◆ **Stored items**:
================

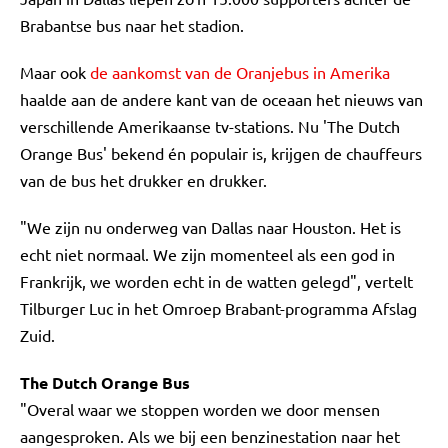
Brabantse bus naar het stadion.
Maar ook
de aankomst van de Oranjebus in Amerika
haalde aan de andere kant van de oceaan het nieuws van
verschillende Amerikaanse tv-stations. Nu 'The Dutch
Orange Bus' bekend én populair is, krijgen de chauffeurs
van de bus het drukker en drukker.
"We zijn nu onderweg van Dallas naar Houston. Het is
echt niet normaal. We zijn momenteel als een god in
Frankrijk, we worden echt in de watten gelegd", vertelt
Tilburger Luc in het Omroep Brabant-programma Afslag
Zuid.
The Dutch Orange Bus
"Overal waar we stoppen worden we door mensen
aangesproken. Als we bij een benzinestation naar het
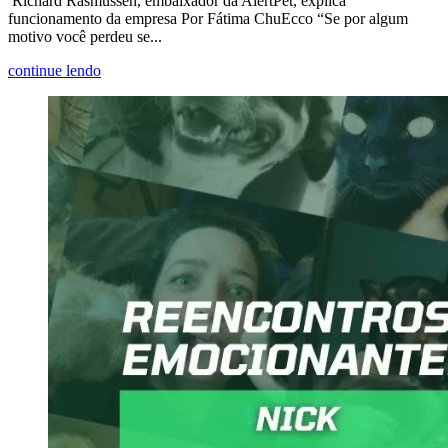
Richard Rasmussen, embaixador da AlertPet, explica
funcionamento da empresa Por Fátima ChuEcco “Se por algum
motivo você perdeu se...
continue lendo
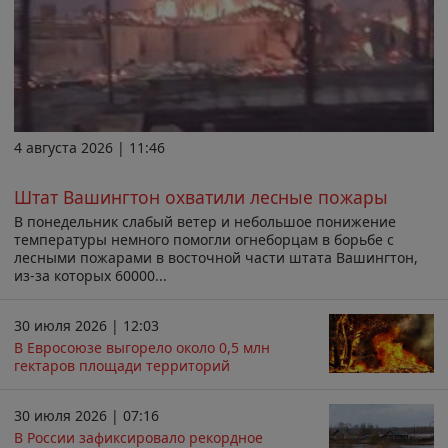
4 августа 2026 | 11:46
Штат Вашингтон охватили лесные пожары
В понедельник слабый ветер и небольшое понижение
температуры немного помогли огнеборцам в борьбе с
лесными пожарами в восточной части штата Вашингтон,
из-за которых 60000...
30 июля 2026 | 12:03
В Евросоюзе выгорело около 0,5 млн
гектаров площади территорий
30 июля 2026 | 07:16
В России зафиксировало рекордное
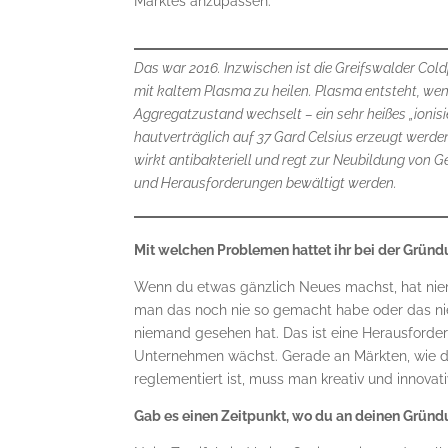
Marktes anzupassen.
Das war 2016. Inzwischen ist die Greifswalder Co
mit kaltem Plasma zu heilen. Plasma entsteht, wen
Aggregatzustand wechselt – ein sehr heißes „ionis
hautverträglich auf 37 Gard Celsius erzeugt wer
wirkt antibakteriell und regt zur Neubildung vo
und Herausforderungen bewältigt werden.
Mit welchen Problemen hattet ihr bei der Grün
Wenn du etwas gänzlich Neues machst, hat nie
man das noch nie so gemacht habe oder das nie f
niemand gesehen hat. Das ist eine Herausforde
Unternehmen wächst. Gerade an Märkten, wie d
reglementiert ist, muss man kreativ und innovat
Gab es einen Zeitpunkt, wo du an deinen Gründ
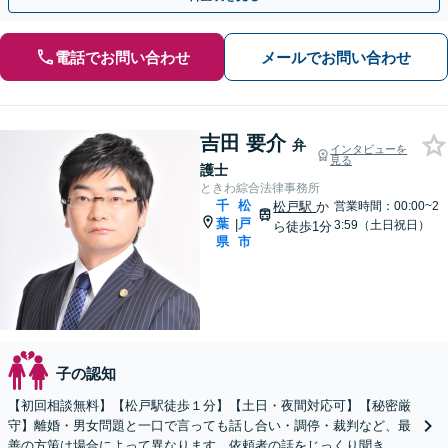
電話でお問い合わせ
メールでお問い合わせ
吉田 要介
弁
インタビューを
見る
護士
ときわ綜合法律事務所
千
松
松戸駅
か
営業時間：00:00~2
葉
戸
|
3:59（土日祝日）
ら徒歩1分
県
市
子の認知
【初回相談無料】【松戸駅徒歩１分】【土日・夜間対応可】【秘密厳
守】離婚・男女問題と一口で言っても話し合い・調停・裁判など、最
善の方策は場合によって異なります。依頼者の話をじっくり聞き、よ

================

Only the lines from the beginning of the records up to and including the line with "Frankrijk, we worden" should appear, exactly as they are, and no pictures.

◆ **Task solution**:
Brabantse bus naar het stadion.
Maar ook
de aankomst van de Oranjebus in Amerika
haalde aan de andere kant van de oceaan het nieuws van
verschillende Amerikaanse tv-stations. Nu 'The Dutch
Orange Bus' bekend én populair is, krijgen de chauffeurs
van de bus het drukker en drukker.
"We zijn nu onderweg van Dallas naar Houston. Het is
echt niet normaal. We zijn momenteel als een god in
Frankrijk, we worden echt in de watten gelegd", vertelt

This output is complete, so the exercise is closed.